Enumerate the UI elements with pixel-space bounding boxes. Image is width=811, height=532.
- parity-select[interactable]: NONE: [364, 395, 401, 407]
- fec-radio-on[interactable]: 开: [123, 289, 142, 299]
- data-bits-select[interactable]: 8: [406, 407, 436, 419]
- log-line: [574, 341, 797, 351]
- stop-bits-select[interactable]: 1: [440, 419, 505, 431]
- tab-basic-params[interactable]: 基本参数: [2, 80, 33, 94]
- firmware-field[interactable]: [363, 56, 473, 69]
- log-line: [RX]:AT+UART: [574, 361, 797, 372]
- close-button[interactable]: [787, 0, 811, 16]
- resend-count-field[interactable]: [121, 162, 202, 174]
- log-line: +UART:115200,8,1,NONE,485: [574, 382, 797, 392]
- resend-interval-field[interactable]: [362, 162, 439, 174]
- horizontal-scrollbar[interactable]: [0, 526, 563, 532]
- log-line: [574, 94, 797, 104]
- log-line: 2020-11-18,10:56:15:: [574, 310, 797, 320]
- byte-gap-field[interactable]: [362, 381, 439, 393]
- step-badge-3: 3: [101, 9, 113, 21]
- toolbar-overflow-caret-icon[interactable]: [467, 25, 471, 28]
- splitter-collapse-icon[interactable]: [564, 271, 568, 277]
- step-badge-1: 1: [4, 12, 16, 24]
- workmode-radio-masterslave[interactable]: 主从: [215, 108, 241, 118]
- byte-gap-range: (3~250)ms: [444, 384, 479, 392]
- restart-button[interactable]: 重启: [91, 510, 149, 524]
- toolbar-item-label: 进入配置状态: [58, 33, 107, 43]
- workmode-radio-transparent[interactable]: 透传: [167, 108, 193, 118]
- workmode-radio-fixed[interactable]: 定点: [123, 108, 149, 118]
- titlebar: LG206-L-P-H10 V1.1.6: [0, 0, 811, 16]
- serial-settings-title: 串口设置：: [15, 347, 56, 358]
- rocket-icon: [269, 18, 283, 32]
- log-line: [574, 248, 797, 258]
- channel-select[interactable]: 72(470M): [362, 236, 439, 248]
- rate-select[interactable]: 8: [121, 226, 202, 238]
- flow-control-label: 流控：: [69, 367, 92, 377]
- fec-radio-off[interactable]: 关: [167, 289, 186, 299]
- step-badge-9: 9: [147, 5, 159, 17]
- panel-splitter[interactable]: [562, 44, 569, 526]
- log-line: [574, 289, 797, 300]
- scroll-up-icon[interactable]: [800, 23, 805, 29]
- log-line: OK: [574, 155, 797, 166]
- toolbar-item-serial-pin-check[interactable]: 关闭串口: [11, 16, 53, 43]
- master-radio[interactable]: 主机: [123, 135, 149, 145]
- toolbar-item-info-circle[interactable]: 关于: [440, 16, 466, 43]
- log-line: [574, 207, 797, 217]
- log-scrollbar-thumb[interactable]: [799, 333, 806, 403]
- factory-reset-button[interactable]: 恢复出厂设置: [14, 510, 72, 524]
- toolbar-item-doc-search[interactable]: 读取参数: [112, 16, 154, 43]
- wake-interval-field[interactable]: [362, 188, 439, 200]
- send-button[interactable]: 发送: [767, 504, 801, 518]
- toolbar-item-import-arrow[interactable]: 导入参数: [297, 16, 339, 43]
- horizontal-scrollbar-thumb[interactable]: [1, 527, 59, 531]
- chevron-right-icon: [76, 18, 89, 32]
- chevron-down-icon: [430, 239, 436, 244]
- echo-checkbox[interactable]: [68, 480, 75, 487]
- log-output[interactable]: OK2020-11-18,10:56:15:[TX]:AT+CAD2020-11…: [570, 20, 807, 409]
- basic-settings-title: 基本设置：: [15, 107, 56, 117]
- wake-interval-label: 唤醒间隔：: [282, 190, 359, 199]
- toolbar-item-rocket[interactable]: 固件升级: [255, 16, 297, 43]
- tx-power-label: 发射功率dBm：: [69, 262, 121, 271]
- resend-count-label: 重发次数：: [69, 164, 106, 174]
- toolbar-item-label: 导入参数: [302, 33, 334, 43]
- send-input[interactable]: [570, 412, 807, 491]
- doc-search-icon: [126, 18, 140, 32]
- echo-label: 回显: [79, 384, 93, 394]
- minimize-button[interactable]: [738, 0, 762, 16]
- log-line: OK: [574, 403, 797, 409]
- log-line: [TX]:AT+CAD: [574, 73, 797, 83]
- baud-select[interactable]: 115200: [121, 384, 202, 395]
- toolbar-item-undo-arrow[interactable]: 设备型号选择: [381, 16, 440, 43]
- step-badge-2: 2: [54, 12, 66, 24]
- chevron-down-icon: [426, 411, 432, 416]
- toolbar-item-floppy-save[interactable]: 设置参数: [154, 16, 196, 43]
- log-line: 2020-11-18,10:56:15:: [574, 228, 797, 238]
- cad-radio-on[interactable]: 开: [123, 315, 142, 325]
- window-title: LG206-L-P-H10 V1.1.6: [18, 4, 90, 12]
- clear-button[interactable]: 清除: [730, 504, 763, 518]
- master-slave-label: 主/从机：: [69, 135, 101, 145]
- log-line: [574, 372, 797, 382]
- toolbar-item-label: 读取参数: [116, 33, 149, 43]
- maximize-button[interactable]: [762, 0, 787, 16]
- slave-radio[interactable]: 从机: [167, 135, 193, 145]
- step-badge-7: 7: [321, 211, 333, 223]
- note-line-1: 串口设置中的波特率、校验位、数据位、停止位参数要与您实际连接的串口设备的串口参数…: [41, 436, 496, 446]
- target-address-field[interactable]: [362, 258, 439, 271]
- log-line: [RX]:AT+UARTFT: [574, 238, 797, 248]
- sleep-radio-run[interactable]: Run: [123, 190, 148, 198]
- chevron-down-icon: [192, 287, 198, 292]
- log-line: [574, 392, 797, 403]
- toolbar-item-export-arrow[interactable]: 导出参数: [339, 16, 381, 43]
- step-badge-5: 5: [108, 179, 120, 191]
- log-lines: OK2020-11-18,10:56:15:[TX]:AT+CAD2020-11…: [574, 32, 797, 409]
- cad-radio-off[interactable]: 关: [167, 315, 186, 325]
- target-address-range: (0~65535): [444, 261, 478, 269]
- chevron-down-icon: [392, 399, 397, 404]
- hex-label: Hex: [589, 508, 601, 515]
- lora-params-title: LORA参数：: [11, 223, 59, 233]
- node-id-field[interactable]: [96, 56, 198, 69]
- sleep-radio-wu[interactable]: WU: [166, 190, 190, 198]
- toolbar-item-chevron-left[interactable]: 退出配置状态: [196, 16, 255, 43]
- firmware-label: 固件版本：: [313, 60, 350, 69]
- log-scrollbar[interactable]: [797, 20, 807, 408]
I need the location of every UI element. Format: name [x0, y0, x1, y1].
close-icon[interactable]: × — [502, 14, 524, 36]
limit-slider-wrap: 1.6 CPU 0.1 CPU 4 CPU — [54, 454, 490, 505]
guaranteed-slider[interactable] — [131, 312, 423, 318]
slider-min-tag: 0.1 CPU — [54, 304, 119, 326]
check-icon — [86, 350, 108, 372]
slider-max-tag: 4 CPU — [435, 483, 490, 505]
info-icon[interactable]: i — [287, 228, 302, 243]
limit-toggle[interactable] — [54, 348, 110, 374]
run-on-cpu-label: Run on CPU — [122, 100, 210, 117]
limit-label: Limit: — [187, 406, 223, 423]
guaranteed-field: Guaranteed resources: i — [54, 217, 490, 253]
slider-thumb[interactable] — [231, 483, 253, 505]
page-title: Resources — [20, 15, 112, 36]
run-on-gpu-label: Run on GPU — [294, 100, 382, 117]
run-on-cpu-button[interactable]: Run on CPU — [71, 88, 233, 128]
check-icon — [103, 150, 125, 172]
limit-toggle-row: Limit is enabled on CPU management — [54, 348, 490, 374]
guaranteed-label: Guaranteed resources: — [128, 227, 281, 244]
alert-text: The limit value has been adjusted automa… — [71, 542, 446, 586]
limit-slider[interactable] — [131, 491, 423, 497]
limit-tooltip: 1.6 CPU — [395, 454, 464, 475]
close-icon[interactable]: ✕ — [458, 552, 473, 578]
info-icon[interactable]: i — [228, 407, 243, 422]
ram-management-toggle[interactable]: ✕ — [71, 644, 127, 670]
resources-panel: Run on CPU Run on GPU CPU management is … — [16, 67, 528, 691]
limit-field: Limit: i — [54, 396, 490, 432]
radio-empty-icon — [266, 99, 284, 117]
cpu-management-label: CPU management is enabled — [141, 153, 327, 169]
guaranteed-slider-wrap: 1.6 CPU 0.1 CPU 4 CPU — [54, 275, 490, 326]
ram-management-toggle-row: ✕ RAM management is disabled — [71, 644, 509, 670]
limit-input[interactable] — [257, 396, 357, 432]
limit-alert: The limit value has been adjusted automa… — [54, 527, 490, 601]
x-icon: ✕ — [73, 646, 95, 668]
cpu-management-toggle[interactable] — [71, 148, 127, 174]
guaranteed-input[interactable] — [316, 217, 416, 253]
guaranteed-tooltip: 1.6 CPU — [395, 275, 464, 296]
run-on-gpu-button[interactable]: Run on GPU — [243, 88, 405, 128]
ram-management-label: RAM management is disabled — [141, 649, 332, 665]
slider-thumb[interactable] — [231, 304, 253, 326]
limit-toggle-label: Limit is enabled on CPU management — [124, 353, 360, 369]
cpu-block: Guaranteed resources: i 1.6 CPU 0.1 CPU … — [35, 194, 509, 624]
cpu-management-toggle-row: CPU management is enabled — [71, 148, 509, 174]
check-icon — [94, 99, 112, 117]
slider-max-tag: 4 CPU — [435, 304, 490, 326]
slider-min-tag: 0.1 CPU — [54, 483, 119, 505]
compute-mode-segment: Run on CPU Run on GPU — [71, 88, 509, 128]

==================================================

Problem statement: Work out how many lines of the data above hold the word "down", and write only the count.

Response to this task: 4